Franco Colapinto no ocultó su malestar tras finalizar 17° en el Gran Premio de Las Vegas. El piloto argentino llegó a la zona mixta visiblemente contrariado por otra jornada en la que su auto careció de ritmo y le impidió competir en igualdad de condiciones.
Antes de analizar su actuación, Colapinto lanzó una queja inesperada por el espectáculo previo: "Se creen que es Navidad, boludo. Hay perros… Son las diez de la noche. La guita que se gastan en esa pelotudez", dijo ante ESPN, molesto por los fuegos artificiales que acompañaron el cierre de la carrera.
Ya en un clima más calmo, el argentino profundizó en su balance: "Una carrera frustrante. Fui muy lento toda la carrera. Tuve cero grip. No se podía doblar, el volante se corría toda la parte de atrás", explicó al detallar el comportamiento errático del A525.

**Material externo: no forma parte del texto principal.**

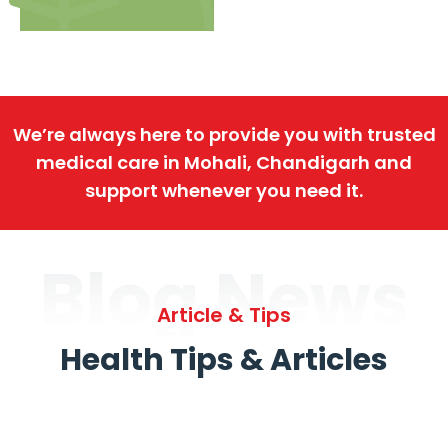
We’re always here to provide you with trusted
medical care in Mohali, Chandigarh and
support whenever you need it.
Blog News
Article & Tips
Health Tips & Articles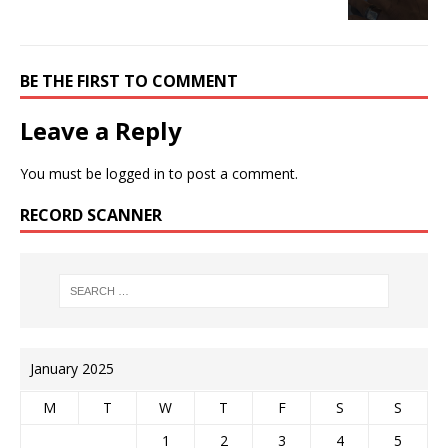
BE THE FIRST TO COMMENT
Leave a Reply
You must be
logged in
to post a comment.
RECORD SCANNER
January 2025
M
T
W
T
F
S
S
1
2
3
4
5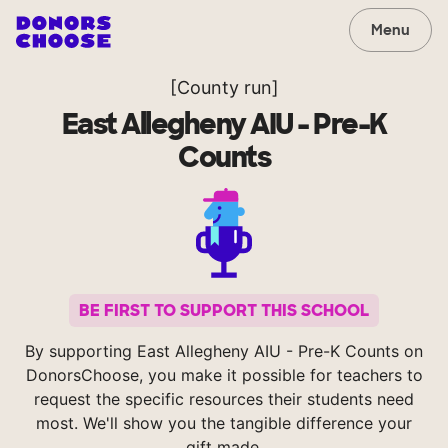
Menu
[County run]
East Allegheny AIU - Pre-K
Counts
BE FIRST TO SUPPORT THIS SCHOOL
By supporting East Allegheny AIU - Pre-K Counts on
DonorsChoose, you make it possible for teachers to
request the specific resources their students need
most. We'll show you the tangible difference your
gift made.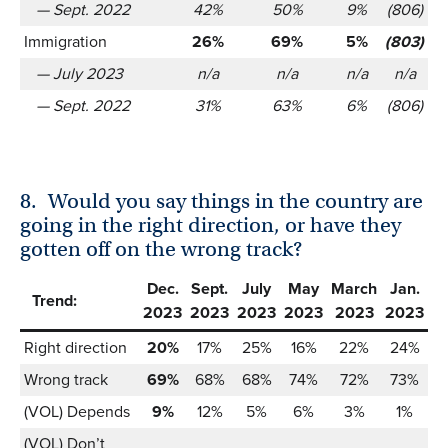
— Sept. 2022
42%
50%
9%
(806)
Immigration
26%
69%
5%
(803)
— July 2023
n/a
n/a
n/a
n/a
— Sept. 2022
31%
63%
6%
(806)
8.
Would you say things in the country are
going in the right direction, or have they
gotten off on the wrong track?
Dec.
Sept.
July
May
March
Jan.
Trend:
2023
2023
2023
2023
2023
2023
Right direction
20%
17%
25%
16%
22%
24%
Wrong track
69%
68%
68%
74%
72%
73%
(VOL) Depends
9%
12%
5%
6%
3%
1%
(VOL) Don’t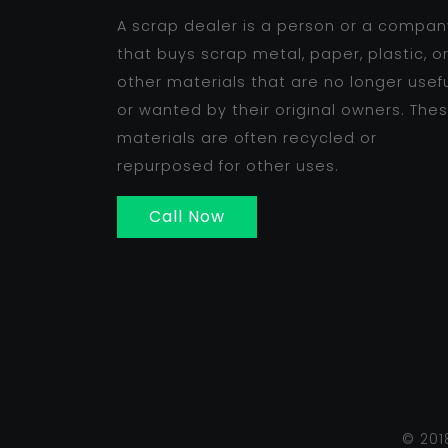
A scrap dealer is a person or a compan
that buys scrap metal, paper, plastic, o
other materials that are no longer usef
or wanted by their original owners. The
materials are often recycled or
repurposed for other uses.
Call Now
© 201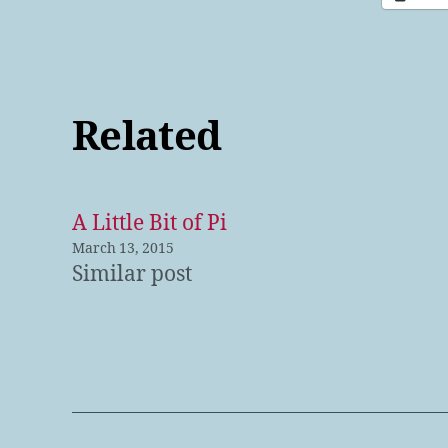
Related
A Little Bit of Pi
March 13, 2015
Similar post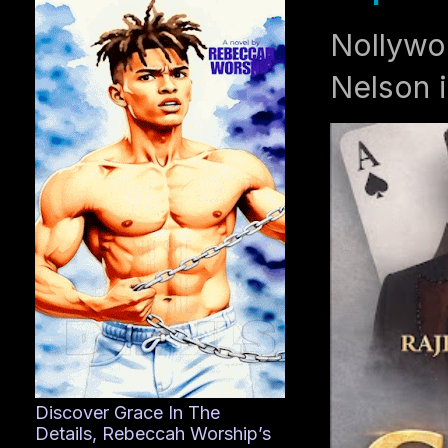
Nollywo
Nelson i
Discover Grace In The
Details, Rebeccah Worship’s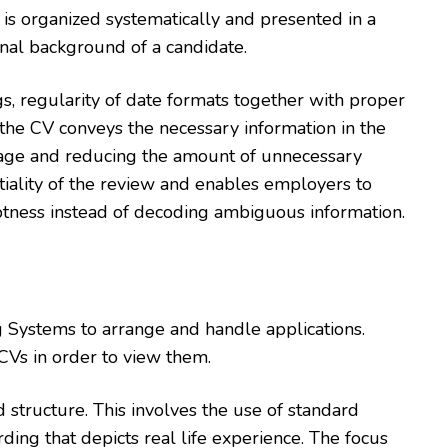
is organized systematically and presented in a
onal background of a candidate.
gs, regularity of date formats together with proper
 the CV conveys the necessary information in the
guage and reducing the amount of unnecessary
tiality of the review and enables employers to
aptness instead of decoding ambiguous information.
g Systems to arrange and handle applications.
 CVs in order to view them.
d structure. This involves the use of standard
ing that depicts real life experience. The focus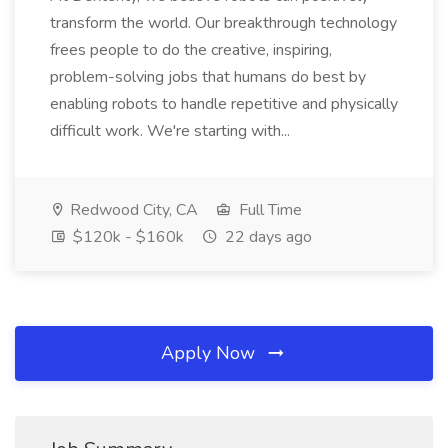
transform the world. Our breakthrough technology
frees people to do the creative, inspiring,
problem-solving jobs that humans do best by
enabling robots to handle repetitive and physically
difficult work. We're starting with...
Redwood City, CA
Full Time
$120k - $160k
22 days ago
Apply Now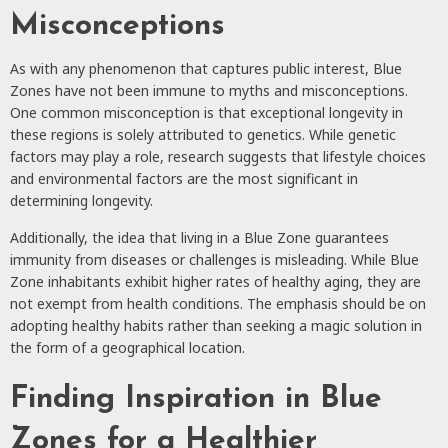
Misconceptions
As with any phenomenon that captures public interest, Blue
Zones have not been immune to myths and misconceptions.
One common misconception is that exceptional longevity in
these regions is solely attributed to genetics. While genetic
factors may play a role, research suggests that lifestyle choices
and environmental factors are the most significant in
determining longevity.
Additionally, the idea that living in a Blue Zone guarantees
immunity from diseases or challenges is misleading. While Blue
Zone inhabitants exhibit higher rates of healthy aging, they are
not exempt from health conditions. The emphasis should be on
adopting healthy habits rather than seeking a magic solution in
the form of a geographical location.
Finding Inspiration in Blue
Zones for a Healthier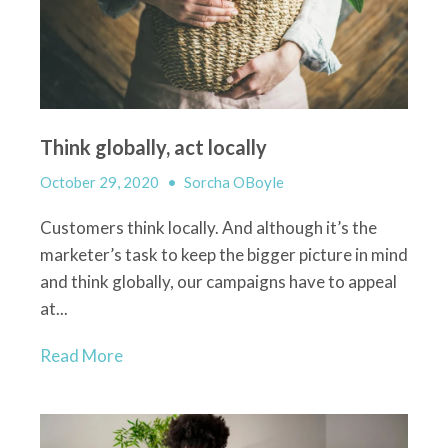
Think globally, act locally
October 29, 2020
•
Sorcha OBoyle
Customers
think locally
. And although
it’s
the
marketer’s task to keep
the bigger picture in mind
and think globally,
our campaigns have to appeal
at...
Read More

Colapinto señaló que el problema se originó en el toque de Alexander Albon (Williams) durante la largada, que dañó el difusor trasero y lo condicionó durante las 50 vueltas: "La verdad que fue un desastre hoy el auto. No podía acelerar, no podía doblar con freno y combinar en la entrada porque se corría. Cada vez que quería cargar la rueda trasera, se movía".
"No sé si fue por todos los daños que tuve, pero por lo que escuché, tampoco fue para sentirlo tan mal al auto", agregó.
Aunque valoró haber completado la carrera, su sensación final fue de disgusto: "Una carrera muy mala. Ibamos despacio. Es bueno seguir dando todas las vueltas, pero da bronca no ser competitivo", cerró Colapinto tras otra fecha cuesta arriba con Alpine.